12 de enero de 2012

La Condicional

Una vez fuera, dejo pasar el autobús que me lleva al centro. El guardia de la caseta de entrada me mira pero no apunta el detalle. Quiero aprovechar y caminar en línea recta, o haciendo un zig-zag, para borrar de mis piernas la caminata en círculo de todos los días. Por fin aire fresco. Es la hora de la tarde en la que el mundo parece el fondo de una pecera y yo creo que en una vida pasada he sido un pez. Empecé a creer en vidas pasadas porque acaricio la idea de una vida futura. De muchas vidas, otras. Hasta tener una en la que seré feliz. Me recreo en los detalles de esa vida, en otro tiempo, mientras me acerco a las luces navideñas que me indican que llevo horas caminando y llego a la zona comercial que, como yo, hoy no dormirá. Porque hay un VIP's con una oferta de tortitas de nata, el camarero reconoce que la oferta sigue vigente cuando le doy el vale promocional. Ramírez me lo alcanzó porque en su última salida se lo dieron y él es celíaco. Esa es su mayor condena, asegura.
La larga caminata me hormiguea en las pantorrillas mientras me quito el hambre con ocho tortitas. También me dejan sirope de caramelo y mermelada de frambuesa. Pero para mí esas son mariconadas modernas, las tortitas se toman con nata desde su invención. Estoy tan seguro de eso como de que ayer, en el baño del ala derecha, un par de sindicalistas dejaron a Benítez en estado de exaltación.

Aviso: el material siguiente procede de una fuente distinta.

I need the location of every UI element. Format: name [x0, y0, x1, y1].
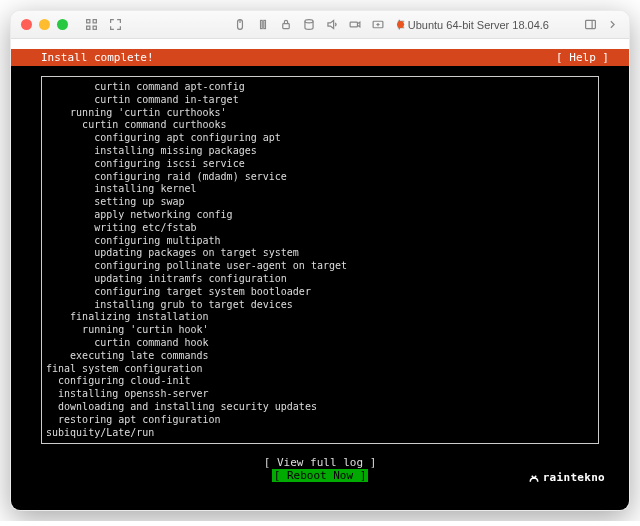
log-line: writing etc/fstab [46, 222, 590, 235]
log-line: updating initramfs configuration [46, 273, 590, 286]
log-line: final system configuration [46, 363, 590, 376]
toolbar-left-icons [84, 18, 122, 32]
log-line: setting up swap [46, 196, 590, 209]
toolbar-right-icons [583, 18, 619, 32]
log-line: curtin command hook [46, 337, 590, 350]
svg-rect-0 [86, 20, 89, 23]
log-line: configuring pollinate user-agent on targ… [46, 260, 590, 273]
svg-point-9 [304, 20, 312, 23]
terminal-content: Install complete! [ Help ] curtin comman… [11, 49, 629, 510]
log-line: installing openssh-server [46, 388, 590, 401]
log-line: running 'curtin curthooks' [46, 107, 590, 120]
svg-rect-12 [585, 20, 595, 28]
svg-rect-10 [350, 22, 357, 27]
log-line: installing grub to target devices [46, 299, 590, 312]
log-line: configuring apt configuring apt [46, 132, 590, 145]
logo-icon [528, 472, 540, 484]
mouse-icon[interactable] [233, 18, 247, 32]
close-icon[interactable] [21, 19, 32, 30]
log-line: finalizing installation [46, 311, 590, 324]
installer-header: Install complete! [ Help ] [11, 49, 629, 66]
log-line: downloading and installing security upda… [46, 401, 590, 414]
view-full-log-button[interactable]: [ View full log ] [11, 456, 629, 469]
log-line: configuring multipath [46, 235, 590, 248]
zoom-icon[interactable] [57, 19, 68, 30]
log-line: executing late commands [46, 350, 590, 363]
traffic-lights [21, 19, 68, 30]
log-output: curtin command apt-config curtin command… [41, 76, 599, 444]
minimize-icon[interactable] [39, 19, 50, 30]
log-line: curtin command apt-config [46, 81, 590, 94]
toolbar-center-icons [233, 18, 408, 32]
chevron-right-icon[interactable] [605, 18, 619, 32]
log-line: configuring target system bootloader [46, 286, 590, 299]
log-line: restoring apt configuration [46, 414, 590, 427]
help-button[interactable]: [ Help ] [556, 51, 609, 64]
lock-icon[interactable] [279, 18, 293, 32]
log-line: curtin command in-target [46, 94, 590, 107]
log-line: curtin command curthooks [46, 119, 590, 132]
expand-icon[interactable] [108, 18, 122, 32]
titlebar: Ubuntu 64-bit Server 18.04.6 [11, 11, 629, 39]
svg-rect-2 [86, 26, 89, 29]
log-line: installing missing packages [46, 145, 590, 158]
svg-rect-3 [93, 26, 96, 29]
svg-rect-8 [282, 24, 289, 29]
log-line: configuring raid (mdadm) service [46, 171, 590, 184]
layout-icon[interactable] [583, 18, 597, 32]
svg-rect-7 [263, 20, 265, 28]
window-title-text: Ubuntu 64-bit Server 18.04.6 [408, 19, 549, 31]
log-line: updating packages on target system [46, 247, 590, 260]
share-icon[interactable] [371, 18, 385, 32]
log-line: subiquity/Late/run [46, 427, 590, 440]
pause-icon[interactable] [256, 18, 270, 32]
camera-icon[interactable] [348, 18, 362, 32]
grid-icon[interactable] [84, 18, 98, 32]
ubuntu-icon [397, 21, 404, 28]
footer-actions: [ View full log ] [ Reboot Now ] raintek… [11, 450, 629, 510]
log-line: installing kernel [46, 183, 590, 196]
status-title: Install complete! [41, 51, 154, 64]
svg-rect-6 [260, 20, 262, 28]
reboot-now-button[interactable]: [ Reboot Now ] [272, 469, 369, 482]
log-line: configuring cloud-init [46, 375, 590, 388]
log-line: apply networking config [46, 209, 590, 222]
volume-icon[interactable] [325, 18, 339, 32]
watermark-text: raintekno [543, 471, 605, 484]
window-title: Ubuntu 64-bit Server 18.04.6 [397, 19, 549, 31]
app-window: Ubuntu 64-bit Server 18.04.6 Install com… [10, 10, 630, 511]
log-line: running 'curtin hook' [46, 324, 590, 337]
log-line: configuring iscsi service [46, 158, 590, 171]
watermark: raintekno [528, 471, 605, 484]
drive-icon[interactable] [302, 18, 316, 32]
svg-rect-1 [93, 20, 96, 23]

Para bajar tanta harina y lácteo, elijo un parque sin vallas. Recorro sus senderos evitando a los mendigos, las parejas en la pubertad de sus hormonas, los vendedores de hachís. Es increíble lo poblado que puede estar un parque a medianoche cuando uno necesita hacer sitio en sus intestinos. Lo había olvidado. Pero una vez resuelto el problema encuentro ese monumento donde un par de africanos que no venden nada, ni me miran, cantan una canción tocando un tambor. Parece una canción de cuna.
Me despierto dolorido y helado. Por la lumbre del cielo es hora de volver, si quiero ir caminando. A mitad de camino me arrepiento, el sol está alto y calculo que llegaré tarde otra vez. Así que espero ese autobús y cuando subo me encuentro a Benítez. Sabe que lo se, pero no comentamos nada. Está más tranquilo y creo que lo mejor es no meterle el dedo en la llaga. Bromea con la rutina que nos espera al regresar. Trato de seguirle la corriente, y en el esfuerzo me doy cuenta de que estoy a punto de llorar. No quiero regresar, no quiero volver a entrar en esas paredes, ni saludar a nadie para evitar rencores, ni mantener la calma ¡No quiero!
Benítez me da una palmada en el hombro, interrumpiendo mi aflicción. Suspira y suspiro. En verdad, él se lleva la peor parte, yo no tengo de qué quejarme.
Lo recuerdo cuando vuelvo a sentir ese dolor en el pecho al saludar al guarda de la caseta, otro guarda. Y una vez dentro me despido de Benítez por los pasillos, entro en el departamento, y enciendo mi ordenador suspirando por la hora de salida.